The following is an excerpt from Holding On: African American Women Surviving HIV/AIDS (June 2016) by Alyson O’Daniel.
Hidden in Plain Sight
In 2009 I sat with Lady E. in an HIV/AIDS service organization’s conference room as she described a recent relapse in her recovery from drug addiction. Her hands shook as we talked, perhaps as a result of withdrawal but certainly as an effect of the fear she felt concerning her health and well-being. “I lost my apartment and missed my opportunity for Section 8. I smoked up all of my Social Security back pay. I was smoking day and night. I was defecating and vomiting. I had smoked so much quality cocaine that it had stripped the membranes in my mouth. So I couldn’t eat. My throat didn’t work. I went nine days with no food. I could put the food in my mouth and chew it up, but I didn’t have enough juices to swallow it. I know all of this was because I was having a pity party.”
As Lady E. recounted the details of her two-week crack binge, I began to wonder how a woman so intimately connected to the local system of public health care could slip through the cracks as quickly as she did. I wondered, too, what it meant that Lady E. considered her relapse as a personal failure. After spending more than a year in the low-income communities of Midway, North Carolina, I knew well the strategies that drug dealers used when looking to hold their consumers captive.
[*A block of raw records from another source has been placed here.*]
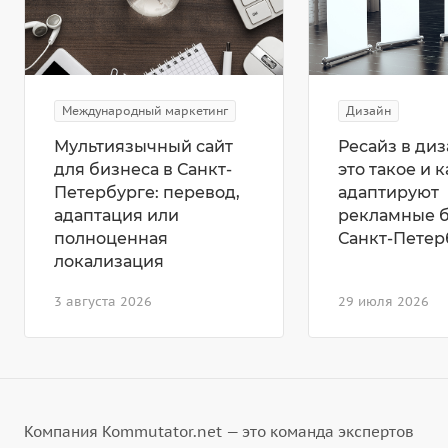
Международный маркетинг
Дизайн
Мультиязычный сайт
Ресайз в диз
для бизнеса в Санкт-
это такое и к
Петербурге: перевод,
адаптируют
адаптация или
рекламные 
полноценная
Санкт-Петер
локализация
3 августа 2026
29 июля 2026
Компания Kommutator.net — это команда экспертов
Offering a “free taste” had proven particularly effective for sabotaging an overstressed and underserved HIV-positive woman’s recovery plans. I also knew that Section 8 housing was indeed a scarce resource that many women, whose daily life realities were incompatible with policy-mandated eligibility procedures, lost. Still I was surprised that Lady E. had stumbled on what she described as “the path to wellness.”
Over the course of sixteen months, Lady E. had made dramatic changes to her life with the help of newly defined, federally funded HIV/AIDS care and related US Department of Health and Human Services programs. In the fall of 2007 local care programs began implementing new policy pronouncements associated with the 2006 Treatment Modernization Act (TMA). Increased funding for the state of North Carolina had translated into a slate of new programmatic services and information-sharing networks aimed at meeting the “comprehensive and intensive” needs of HIV-positive individuals. Like all of the women in this study, Lady E. was quickly integrated into a burgeoning system of care. She began attending daily substance abuse support classes, was enrolled and participated in mental health services, saw an internal medicine physician regularly, utilized nonmedical case management services, and frequently drew from the myriad financial and in-kind resources available at Health Partnership, the local federally funded HIV/AIDS service organization in Midway. With the help of these new health care programs, she saw steady improvements in her health, including her HIV disease, diabetes, and symptoms of heart disease. When I last left Midway in November 2008, Lady E. was well on her way to realizing her goals of long-term sobriety, Section 8 housing, and improved quality of life. Not seven months later, she had again hit “rock bottom.” All one could do, Lady E. later told me, was to “survive by holding on to the truth of your life.”
Lady E. often talked about the truth of life as though it were self-evident. She once told me in a conversation about women and aids, “This is the truth of your life: take the medication or don’t.” Initially I thought the meaning of her statement was simple. Her “truth,” as I understood it, ultimately lay in recognizing her potential vulnerability to HIV-related mortality. It wasn’t until much later that I realized the truth also referred to a need to demonstrate personal responsibility for health in a cultural context fraught with concerns over deservedness and moral belonging. Public HIV/AIDS care use, to put it bluntly, had become enmeshed with moral values and sentiments prioritizing individualism, self-help, and self-sufficiency. I soon learned that the truth involved with deciding to “take the medicine or don’t” referred to processes of blame and conditions of survival much broader than the scope of an individual woman’s mortality. In that statement Lady E. had laid bare for me an unarticulated social site structuring the lives of HIV-positive African American women using federally funded HIV/AIDS care services. No longer a cultural construction “hidden in plain sight” (Di Leonardo 1998, 10; Martin 2012, 25), survival suddenly seemed open for exploration as a paradoxical and historically contingent process wherein cultural and political economic forces met.